Category Archives: Meiji Hair Comb

The Hair Comb Market

Are many beautiful things for sale, each with their own story, that condense post into one subject is difficult. So I have buffet of things today. Just click the picture or link see more details about each item.

In Sotheby’s Unsold category:

On 6 December 2002, this Henri Vever gold, enamel, and horn hair comb was estimated at $8,000 to $12,000, but did not sell.

vever

On 13 June 2000, this French gold, enamel, and diamond Eugenie comb, c. 1870, was estimated between 6,000 to 8,000 GBP, but also did not sell.

eugeniecomb

Sotheby’s Upcoming Auction:

Up for auction on 14 November 2014 is brass Alexander Calder hair pin, c. 1940 (Calder Foundation Archive number: A16974). Estimate $50,000 – $70,000. To me, this comb looks like a female body wired into a frame. The estimate is consistent with the Calder market, and the interested to know what it fetches.

calder1

Will it appreciate in value, as did Calder’s silver “Figa” hair comb?

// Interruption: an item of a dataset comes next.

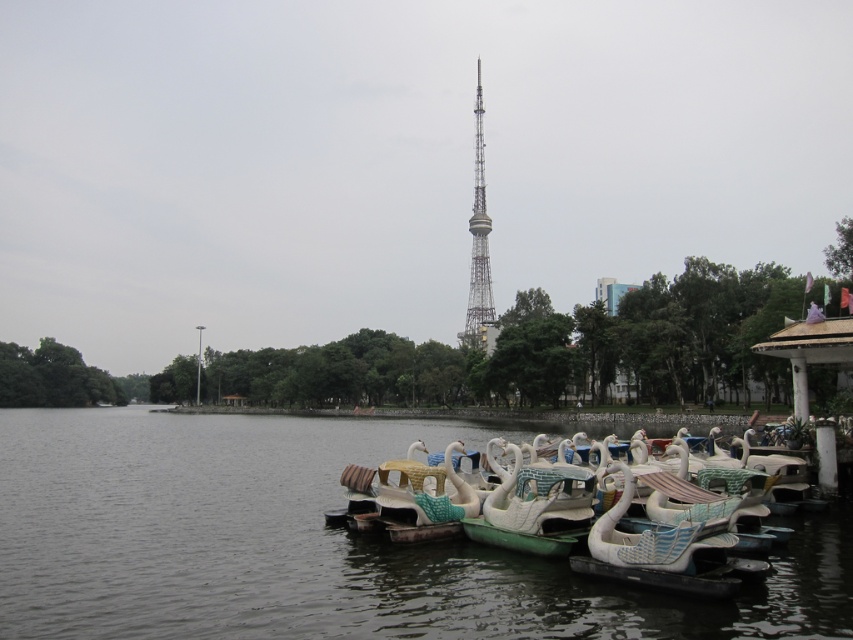 You are standing at the lakeside and want to compare the heights of the transparent plastic water at lower right and the metallic lattice tower at center. Which one is taller?

The metallic lattice tower at center is taller than the transparent plastic water at lower right. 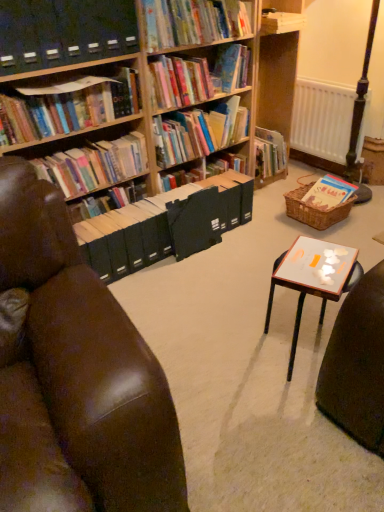 Find the location of `vacant area that is in front of hardcover book at right, the 6th book when ordered from left to right`. vacant area that is in front of hardcover book at right, the 6th book when ordered from left to right is located at coordinates (339, 227).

“Figa” in Slavic and Turkish cultures is hand gesture made to represent male or female sexual organs. The first and second fingers wrap the thumb. It could in response to money request or plea for physical labor. In Ancient Rome, the gesture was ward off evil spirits.

Calder gifted it artist Frances J. Whitney, c. 1948 (Calder Foundation Archive number: A22629). It could just see her wearing it with a geometrically cut black dress to charity ball, with no one else knowing what it meant but her.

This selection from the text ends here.